Yun estimates about 50% of current sales involve distressed properties, and he expects this trend to continue as foreclosures soar in the months ahead. About 2 million properties were in foreclosure in 2008, and he expects this number to climb to 2.5 million this year.
The foreclosure floodgates are expected to swing wider in the second half of the year as rates reset on option ARMs, and high unemployment triggers defaults on prime mortgages. Many of the option ARMS issued over the past few years were in markets that saw the biggest run-up in home prices and are now seeing the biggest corrections.
At the end of the first quarter, one out of eight U.S. households with a mortgage was either late on its monthly loan payment or in the foreclosure process, according to the Mortgage Bankers Association.

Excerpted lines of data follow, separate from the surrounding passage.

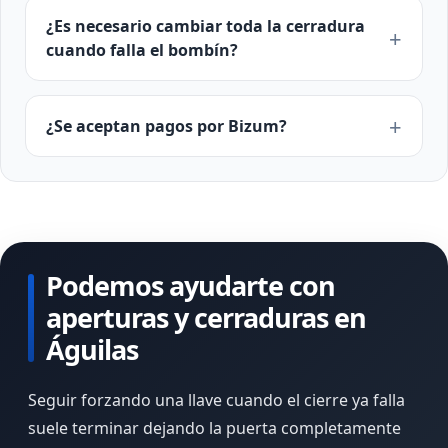
¿Es necesario cambiar toda la cerradura
cuando falla el bombín?
¿Se aceptan pagos por Bizum?
Podemos ayudarte con
aperturas y cerraduras en
Águilas
Seguir forzando una llave cuando el cierre ya falla
suele terminar dejando la puerta completamente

Jay Brinkmann, chief economist with the MBA, says defaults among prime mortgages accounted for 50% of the increase in foreclosures in the last quarter.
The pending flood of foreclosures could mean buying opportunities for bargain hunters -- as long as they're prepared to hang onto the house for a number of years. "If you're a renter who just missed this cycle and didn't get in, right now is a great time to buy if your issue is the monthly mortgage payment," says Burns.

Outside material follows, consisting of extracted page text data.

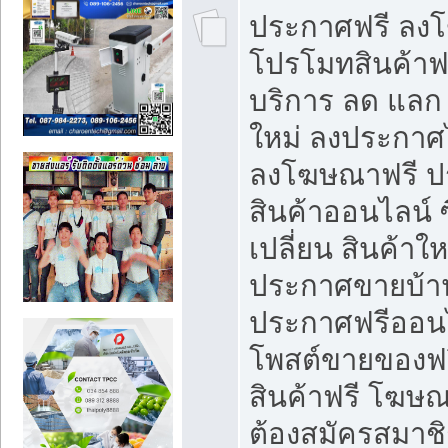
ประกาศฟรี ลง
โปรโมทสินค้าฟรี
บริการ ลด แลก
ใหม่ ลงประกาศไ
ลงโฆษณาฟรี 
สินค้าออนไลน์ 
เปลี่ยน สินค้าใ
ประกาศขายบ้า
ประกาศฟรีออนไ
โพสต์ขายของฟ
สินค้าฟรี โฆษณ
ต้องสมัครสมาช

Although prices may fall further, low mortgage rates and President Obama's $8,000 first-time homebuyer tax credit make current prices attractive, especially in heavily-beaten down areas, such as California, Arizona, Nevada and California. "I think there are great deals out there," says UBS analyst David Goldberg. "But you have to have a long-term time horizon."
Some speculate that the pending surge in foreclosures and recent uptick in mortgage rates could push fence-sitting homebuyers, worried about rising rates, to jump into the market. Also, some home seekers may rush to score a bargain before the Obama Administration's $8,000 credit for first-time homebuyers expires at year end. The tax credit has already helped to boost sales, especially in states, such as California, which are offering their own tax credit in addition to the federal one, says Curran.

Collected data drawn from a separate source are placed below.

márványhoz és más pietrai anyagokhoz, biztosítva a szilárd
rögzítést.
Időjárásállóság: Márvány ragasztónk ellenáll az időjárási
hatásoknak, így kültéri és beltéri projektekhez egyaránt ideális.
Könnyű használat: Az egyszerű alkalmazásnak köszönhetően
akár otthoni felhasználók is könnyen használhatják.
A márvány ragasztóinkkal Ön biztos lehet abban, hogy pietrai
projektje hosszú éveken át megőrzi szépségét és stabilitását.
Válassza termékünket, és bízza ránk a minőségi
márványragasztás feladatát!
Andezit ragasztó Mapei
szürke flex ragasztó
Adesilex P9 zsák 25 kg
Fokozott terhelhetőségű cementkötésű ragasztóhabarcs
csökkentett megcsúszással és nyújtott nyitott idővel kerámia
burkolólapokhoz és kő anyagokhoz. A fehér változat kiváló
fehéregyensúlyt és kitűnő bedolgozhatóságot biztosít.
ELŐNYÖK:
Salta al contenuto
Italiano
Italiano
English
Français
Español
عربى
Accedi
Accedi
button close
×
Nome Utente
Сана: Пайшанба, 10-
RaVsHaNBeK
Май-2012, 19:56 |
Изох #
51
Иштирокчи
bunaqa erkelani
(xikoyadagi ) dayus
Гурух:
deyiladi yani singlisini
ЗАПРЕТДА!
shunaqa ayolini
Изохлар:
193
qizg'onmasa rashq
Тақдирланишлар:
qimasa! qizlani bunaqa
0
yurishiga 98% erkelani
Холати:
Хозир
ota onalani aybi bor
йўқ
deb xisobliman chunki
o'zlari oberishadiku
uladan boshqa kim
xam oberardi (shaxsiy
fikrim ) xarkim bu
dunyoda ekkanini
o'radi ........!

While sales may be increasing, home prices are a different story, in part because of rising interest rates and surging unemployment. The average rate on a 30-year fixed rate mortgage climbed to 5.59% last week -- its highest since Dec. 11 -- but retreated slightly to 5.38% this week, according to Freddie Mac. The nation's unemployment rate spiked to its loftiest level in more than a quarter of a century in May at 9.4%. Burns is predicting the jobless rate will hit 12% by 2011.
National home prices plunged 19.1% in the first quarter, according to the Standard & Poor's/Case-Shiller National Home Price index -- the biggest quarterly decline in the index's 21-year history. Home prices are off 32% on average from their peak in mid-2006. Average prices have not been this low since the fourth quarter of 2002, the Case-Shiller report says.
"We're about two-thirds of the way through the pricing correction on a percentage basis," says Joshua Shapiro, chief U.S. economist with MFR Inc., an economic consulting and analysis firm. He expects prices to slide at least another 20% over the next 18 months.
"There's still pain to come in parts of Florida, California and Michigan, where there's still a tremendous amount of oversupply," says Eisenberg. "Prices will have to come down further and it will take a while to burn off the excess inventory that's floating around there."
Brinkmann expects to see prices start to rebound in 2011. While a bottom may be reached within the next year, it will be many months, and possibly years, before prices significantly come back. "I think that once prices bottom out, they're going to stay flat for several years," says Burns.